Die Gewerkschaft Erziehung und Wissenschaft (GEW) unterstützt die Pläne. „Im Sinne der Integration ist das absolut richtig“, sagt die Landesvorsitzende Laura Pooth. Zusätzlicher Sprachunterricht dürfe aber nicht wegfallen, damit Geflüchtete ausreichend Deutsch lernten, sagt Pooth.

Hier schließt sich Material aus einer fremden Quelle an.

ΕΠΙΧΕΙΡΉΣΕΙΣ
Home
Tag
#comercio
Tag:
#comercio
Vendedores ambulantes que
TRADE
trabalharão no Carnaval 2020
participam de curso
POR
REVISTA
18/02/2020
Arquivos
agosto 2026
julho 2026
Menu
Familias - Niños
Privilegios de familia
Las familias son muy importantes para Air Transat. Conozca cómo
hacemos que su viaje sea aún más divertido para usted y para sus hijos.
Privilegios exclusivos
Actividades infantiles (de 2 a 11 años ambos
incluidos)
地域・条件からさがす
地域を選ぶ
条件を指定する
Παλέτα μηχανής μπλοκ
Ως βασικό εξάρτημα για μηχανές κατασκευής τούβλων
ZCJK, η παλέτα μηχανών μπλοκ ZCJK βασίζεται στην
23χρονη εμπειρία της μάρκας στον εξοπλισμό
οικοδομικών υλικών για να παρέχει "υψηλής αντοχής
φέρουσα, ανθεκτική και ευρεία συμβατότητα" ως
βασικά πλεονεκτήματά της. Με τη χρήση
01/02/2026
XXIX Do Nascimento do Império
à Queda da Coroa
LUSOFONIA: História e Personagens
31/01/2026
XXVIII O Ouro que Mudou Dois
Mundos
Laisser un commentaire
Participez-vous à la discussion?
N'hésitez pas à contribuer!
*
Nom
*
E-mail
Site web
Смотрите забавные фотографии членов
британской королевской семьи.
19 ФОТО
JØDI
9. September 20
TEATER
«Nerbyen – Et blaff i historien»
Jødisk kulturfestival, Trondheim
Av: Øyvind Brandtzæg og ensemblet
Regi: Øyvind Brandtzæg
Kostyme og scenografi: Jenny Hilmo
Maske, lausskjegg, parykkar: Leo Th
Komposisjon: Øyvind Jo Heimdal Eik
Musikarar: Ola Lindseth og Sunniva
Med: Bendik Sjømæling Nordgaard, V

Auch der Flüchtlingsrat lobt das neue Konzept. „Nur so können die Kinder und Jugendlichen Fachunterricht erfahren“, sagt Müller. „In der Erstaufnahmeeinrichtung haben Geflüchtete bisher keine Chance auf einen Bildungsabschluss.“
Ausgenommen von der neuen Regelung ist der Standort Bad Fallingbostel. Dort leben momentan 51 Kinder zwischen sechs und achtzehn Jahren. Nach Angaben des SPD-geführten Innenministeriums bleiben Geflüchtete nicht lange dort im Ankunftszentrum, sondern werden sofort weiter verteilt. Eine Änderung sei dort nicht nötig.
Der Flüchtlingsrat sieht diese Entscheidung kritisch. „Nach unserer Erfahrung kann sich der Aufenthalt trotzdem sehr lange hinziehen“, sagt Müller. „Ein Angebot sollte auf jeden Fall geschaffen werden“.
Noch im Januar hatte das Innenministerium das Konzept Interkulturelle Lernwerkstatt verteidigt. Das Recht auf einen Schulbesuch werde in Niedersachsen gewahrt, antwortete das Ministerium auf eine Kleine Anfrage der FDP. Die Abgeordneten hatten der Landesregierung vorgeworfen, EU-Recht zu verletzen, weil Geflüchtete aus sicheren Herkunftsländern nicht zur Schule gehen. Damals waren 27 von 175 schulpflichtigen Kindern aus diesen Ländern bereits länger als ein halbes Jahr in Erstaufnahmeeinrichtungen.